Working from the data below, write out exactly the lines from its first through the line that contains "Stars und Events (178, 58)", both ends included and pictures omitted.
EXCERPTED DATA section start
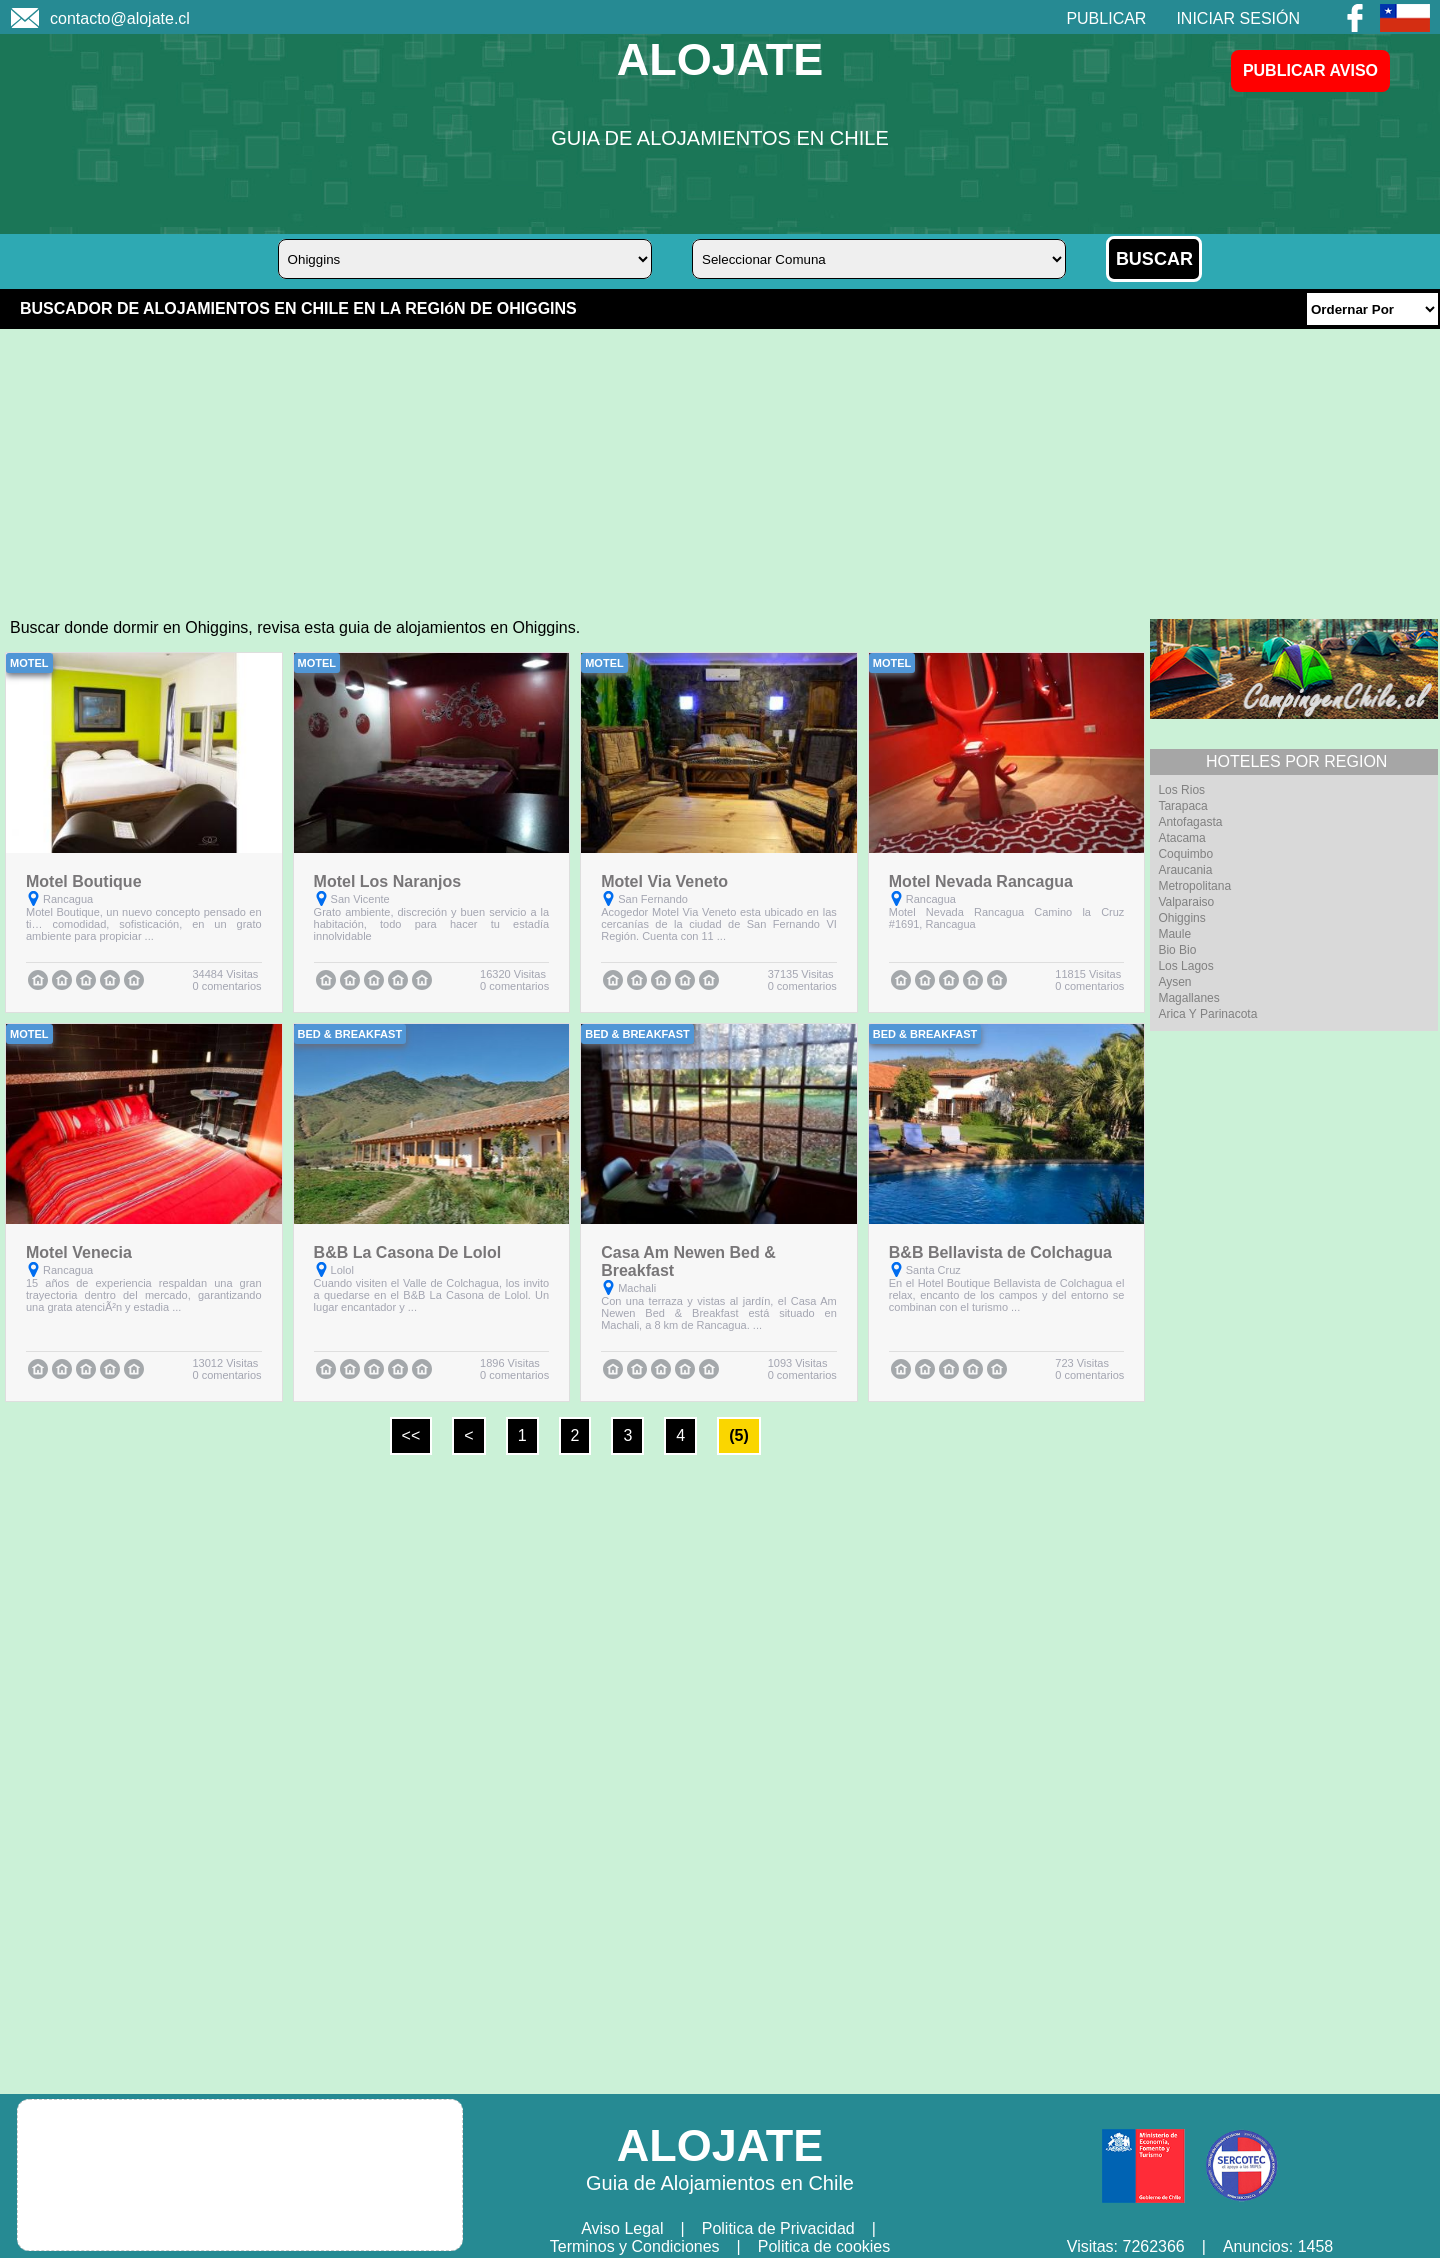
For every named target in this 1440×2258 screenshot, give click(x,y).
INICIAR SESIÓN (1238, 18)
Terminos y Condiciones (635, 2246)
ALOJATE (720, 59)
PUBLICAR (1106, 18)
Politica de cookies (824, 2246)
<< (411, 1435)
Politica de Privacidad (778, 2228)
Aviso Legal (622, 2228)
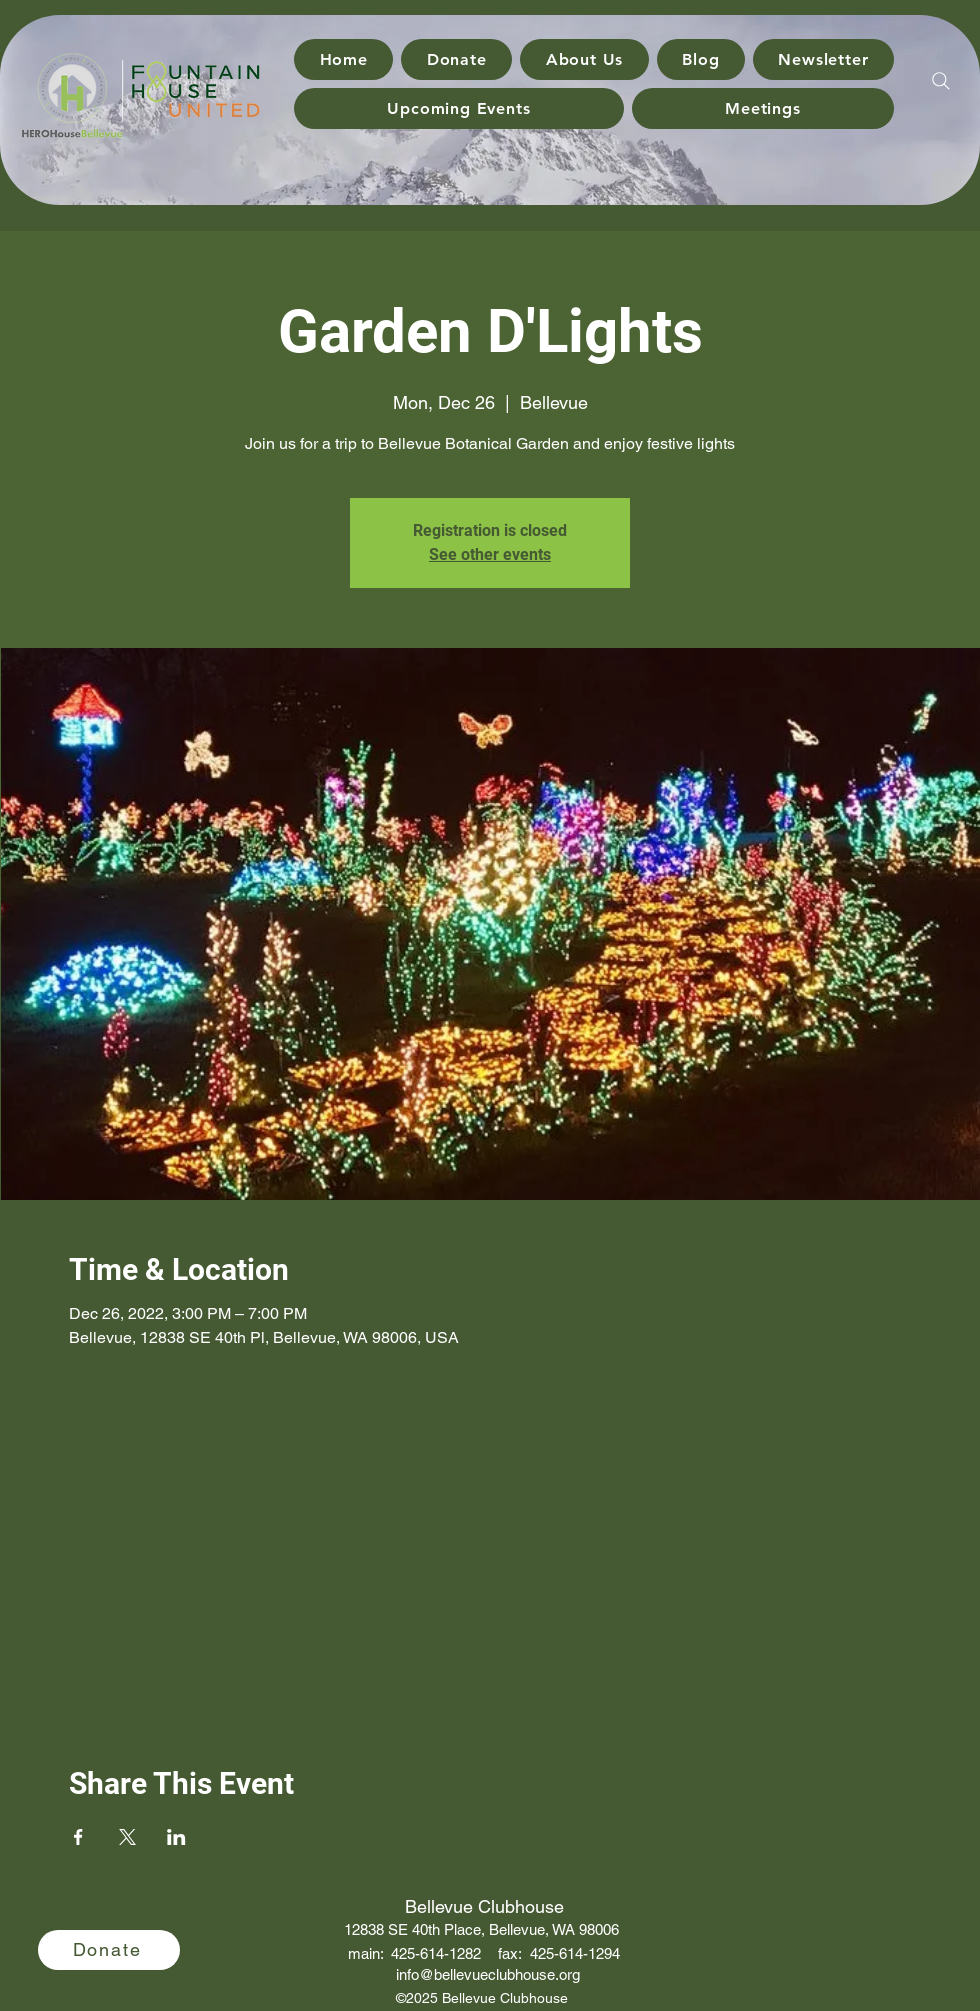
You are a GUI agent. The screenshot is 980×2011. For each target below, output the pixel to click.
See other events (490, 554)
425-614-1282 (436, 1953)
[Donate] (109, 1950)
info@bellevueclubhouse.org (488, 1974)
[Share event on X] (127, 1837)
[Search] (941, 81)
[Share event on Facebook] (78, 1837)
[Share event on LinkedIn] (176, 1837)
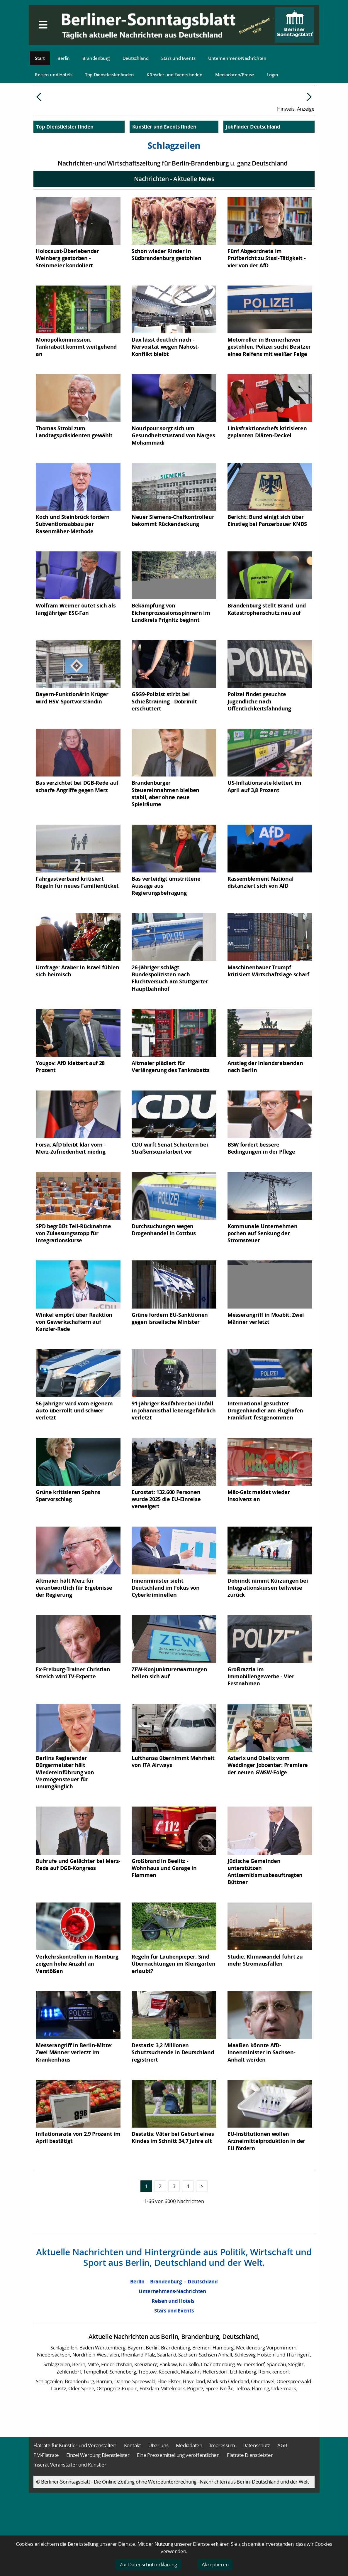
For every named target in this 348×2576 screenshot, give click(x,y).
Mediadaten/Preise (234, 74)
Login (272, 74)
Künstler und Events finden (174, 74)
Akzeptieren (215, 2564)
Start (40, 58)
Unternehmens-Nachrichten (237, 58)
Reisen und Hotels (53, 74)
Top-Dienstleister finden (109, 74)
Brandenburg (96, 58)
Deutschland (136, 58)
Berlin (63, 58)
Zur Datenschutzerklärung (148, 2564)
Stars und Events (178, 58)
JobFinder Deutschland (253, 170)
EXCERPTED DATA section end
EXERCISE ANSWER -
For every named target in this 1440×2258 screenshot, give click(x,y).
INICIAR SESIÓN (1238, 18)
Terminos y Condiciones (635, 2246)
ALOJATE (720, 59)
PUBLICAR (1106, 18)
Politica de cookies (824, 2246)
<< (411, 1435)
Politica de Privacidad (778, 2228)
Aviso Legal (622, 2228)
You are a GUI agent. The screenshot is 980×2011. For each target below, output the pixel to click.
See other events (490, 554)
425-614-1282 (436, 1953)
[Donate] (109, 1950)
info@bellevueclubhouse.org (488, 1974)
[Share event on X] (127, 1837)
[Search] (941, 81)
[Share event on Facebook] (78, 1837)
[Share event on LinkedIn] (176, 1837)
For every named target in this 348×2576 screenshot, give click(x,y).
Mediadaten/Preise (234, 74)
Login (272, 74)
Künstler und Events finden (174, 74)
Akzeptieren (215, 2564)
Start (40, 58)
Unternehmens-Nachrichten (237, 58)
Reisen und Hotels (53, 74)
Top-Dienstleister finden (109, 74)
Brandenburg (96, 58)
Deutschland (136, 58)
Berlin (63, 58)
Zur Datenschutzerklärung (148, 2564)
Stars und Events (178, 58)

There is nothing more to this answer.